When Karin returned home early from a ballet class on a Friday afternoon, El was sitting in the bathroom, her head bent and her loose, short, black hair falling into her amber eyes, gaze turned downward. El held a gleaming steel razor against the skin of her left arm, pressed close enough so that the skin around it turned white. Under the razor, on both legs, and covering the inside part of her arms were a few hundred visible scars; most were old, white, and faded, but some were newer and pink. All were thin and longish and ran parallel to her knees or to her wrists. Karin dropped her bag and went in to her lover, an old, tired apprehension clouding her dark brown eyes.
"El--" she said catiously, her voice shaking.
El looked up slowly, biting her upper lip. "I'm sorry," she said, low and controlled. She held back further words, because a torrent of sobs lay raging behind them.
"Give that to me," said Karin, and she took the razor away. Her eyes shut briefly and she breathed hard, but her countenance remained composed. "Elissa, baby, it hurts me so much when you hurt yourself." She pulled El to her roughly. "Come on. Come out of here."

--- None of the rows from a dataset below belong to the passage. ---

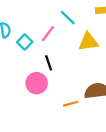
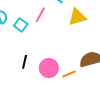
black line: (49, 63) -> (25, 62), moved, turned 40
pink circle: (37, 83) -> (49, 68), moved

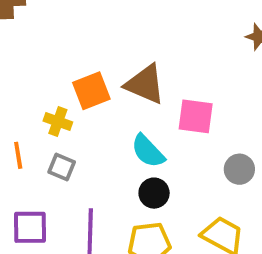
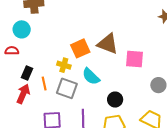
cyan semicircle: (148, 151) -> (91, 76), moved
gray square: (62, 167) -> (67, 88), size x1.5

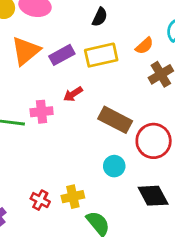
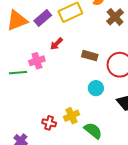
orange triangle: (26, 51) -> (17, 21), turned 30
brown rectangle: (115, 120) -> (90, 56), size x0.7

They went into the bedroom and sat on the bed. Karin nervously smoothed the blanket with the side of her hand, her unruly wheat-brown hair slipping out of the tight dancer's bun to frame her thin face, softening her shart features. El sat on the edge of the bed and yanked at a frayed string savagely.

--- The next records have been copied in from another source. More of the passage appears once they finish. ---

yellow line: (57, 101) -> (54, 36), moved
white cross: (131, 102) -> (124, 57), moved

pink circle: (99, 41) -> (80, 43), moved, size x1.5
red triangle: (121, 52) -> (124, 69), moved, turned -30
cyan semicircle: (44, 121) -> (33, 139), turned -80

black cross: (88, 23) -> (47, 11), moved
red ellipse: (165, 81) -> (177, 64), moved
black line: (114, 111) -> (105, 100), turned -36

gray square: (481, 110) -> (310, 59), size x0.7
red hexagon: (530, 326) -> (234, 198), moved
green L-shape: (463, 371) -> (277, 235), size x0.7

"What's wrong?" Karin asked.
Without taking her attention away from the knotted string, El replied softly, harshly. "Clara called."
"Clara?" Karin hid alarm, pressing her thin lips together for a moment. "What did she want?"
"Toaster oven. It was hers-- that's no problem. It just kills me to even talk to her. ...She has every right to hate me. I could hear it in her voice, dripping saccharine-covered icicles. I'm scared. I don't want this to happen to us." She took a shuddering breath, as if to say more, but stopped and bit her lip again.
"Hon... it won't. Elissa, ragazza, you love me. I see in you how that love is mature. And I love you... only I hate to see you hurting."
"I'm trying to be happy. Every day it's this huge push. But it's so difficult. I.. I just can't live with myself."
Karin, worn out physically and emotionally, felt the stirrings of an unwelcome anger in her. As real as the melodrama always was, it was so tiring to deal with. She went into the kitchen and absently put water on to boil. There were leaving in an hour to go hear Melissa Ferrick sing at a club in the city. Karin would make El eat, whether she would or no, but neither of them would enjoy the meal. She slumped limply at the kitchen talbe, all the dancer's grace gone for the moment out of her deceptively frail-looking body.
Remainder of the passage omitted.